▶ _TASK_:
The answer should consist of each line from the data below that includes "保湿成分".

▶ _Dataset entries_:
◇ ◇ ◇ ◇ ◇
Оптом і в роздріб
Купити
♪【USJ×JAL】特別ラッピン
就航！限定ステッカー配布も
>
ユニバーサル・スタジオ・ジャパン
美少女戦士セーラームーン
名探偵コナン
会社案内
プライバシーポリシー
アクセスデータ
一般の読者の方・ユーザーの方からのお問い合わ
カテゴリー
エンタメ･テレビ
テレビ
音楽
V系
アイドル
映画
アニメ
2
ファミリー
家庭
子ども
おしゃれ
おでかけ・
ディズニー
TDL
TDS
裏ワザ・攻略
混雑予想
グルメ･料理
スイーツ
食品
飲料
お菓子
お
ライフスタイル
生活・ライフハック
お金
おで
◇ ◇ ◇ ◇ ◇
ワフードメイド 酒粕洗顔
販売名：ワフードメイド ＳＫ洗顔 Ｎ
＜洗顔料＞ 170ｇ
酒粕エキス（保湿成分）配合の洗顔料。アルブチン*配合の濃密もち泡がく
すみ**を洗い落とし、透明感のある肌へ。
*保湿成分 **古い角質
◇ ◇ ◇ ◇ ◇
▶ _OUTPUT OF THE EXERCISE_:
酒粕エキス（保湿成分）配合の洗顔料。アルブチン*配合の濃密もち泡がく
*保湿成分 **古い角質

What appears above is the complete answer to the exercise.